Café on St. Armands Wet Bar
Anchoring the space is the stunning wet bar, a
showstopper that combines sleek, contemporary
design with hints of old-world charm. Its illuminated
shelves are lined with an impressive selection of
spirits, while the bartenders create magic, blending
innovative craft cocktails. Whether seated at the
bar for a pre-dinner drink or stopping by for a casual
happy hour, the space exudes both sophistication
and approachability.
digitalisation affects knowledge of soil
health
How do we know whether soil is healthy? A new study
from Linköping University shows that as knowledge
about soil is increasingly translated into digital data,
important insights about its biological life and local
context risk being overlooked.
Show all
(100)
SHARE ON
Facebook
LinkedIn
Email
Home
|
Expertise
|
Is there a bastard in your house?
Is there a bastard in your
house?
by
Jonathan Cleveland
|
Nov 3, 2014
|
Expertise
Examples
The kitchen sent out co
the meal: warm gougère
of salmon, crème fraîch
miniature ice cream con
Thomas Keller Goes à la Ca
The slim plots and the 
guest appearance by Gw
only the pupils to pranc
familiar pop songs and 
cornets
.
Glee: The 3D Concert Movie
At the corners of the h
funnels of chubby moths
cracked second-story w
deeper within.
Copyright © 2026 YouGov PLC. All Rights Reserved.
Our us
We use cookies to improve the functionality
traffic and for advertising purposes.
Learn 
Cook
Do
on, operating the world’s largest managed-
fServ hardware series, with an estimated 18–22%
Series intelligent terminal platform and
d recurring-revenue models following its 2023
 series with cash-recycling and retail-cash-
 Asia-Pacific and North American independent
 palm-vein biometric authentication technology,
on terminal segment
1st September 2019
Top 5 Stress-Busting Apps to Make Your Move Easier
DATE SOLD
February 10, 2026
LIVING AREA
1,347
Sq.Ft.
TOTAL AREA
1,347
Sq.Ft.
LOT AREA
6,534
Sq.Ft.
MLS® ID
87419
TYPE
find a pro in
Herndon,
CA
────
#### TASK BRIEF:
The answer must be the complete set of entries, retyped exactly.

#### EXPECTED OUTPUT:
Café on St. Armands Wet Bar
Anchoring the space is the stunning wet bar, a
showstopper that combines sleek, contemporary
design with hints of old-world charm. Its illuminated
shelves are lined with an impressive selection of
spirits, while the bartenders create magic, blending
innovative craft cocktails. Whether seated at the
bar for a pre-dinner drink or stopping by for a casual
happy hour, the space exudes both sophistication
and approachability.
digitalisation affects knowledge of soil
health
How do we know whether soil is healthy? A new study
from Linköping University shows that as knowledge
about soil is increasingly translated into digital data,
important insights about its biological life and local
context risk being overlooked.
Show all
(100)
SHARE ON
Facebook
LinkedIn
Email
Home
|
Expertise
|
Is there a bastard in your house?
Is there a bastard in your
house?
by
Jonathan Cleveland
|
Nov 3, 2014
|
Expertise
Examples
The kitchen sent out co
the meal: warm gougère
of salmon, crème fraîch
miniature ice cream con
Thomas Keller Goes à la Ca
The slim plots and the 
guest appearance by Gw
only the pupils to pranc
familiar pop songs and 
cornets
.
Glee: The 3D Concert Movie
At the corners of the h
funnels of chubby moths
cracked second-story w
deeper within.
Copyright © 2026 YouGov PLC. All Rights Reserved.
Our us
We use cookies to improve the functionality
traffic and for advertising purposes.
Learn 
Cook
Do
on, operating the world’s largest managed-
fServ hardware series, with an estimated 18–22%
Series intelligent terminal platform and
d recurring-revenue models following its 2023
 series with cash-recycling and retail-cash-
 Asia-Pacific and North American independent
 palm-vein biometric authentication technology,
on terminal segment
1st September 2019
Top 5 Stress-Busting Apps to Make Your Move Easier
DATE SOLD
February 10, 2026
LIVING AREA
1,347
Sq.Ft.
TOTAL AREA
1,347
Sq.Ft.
LOT AREA
6,534
Sq.Ft.
MLS® ID
87419
TYPE
find a pro in
Herndon,
CA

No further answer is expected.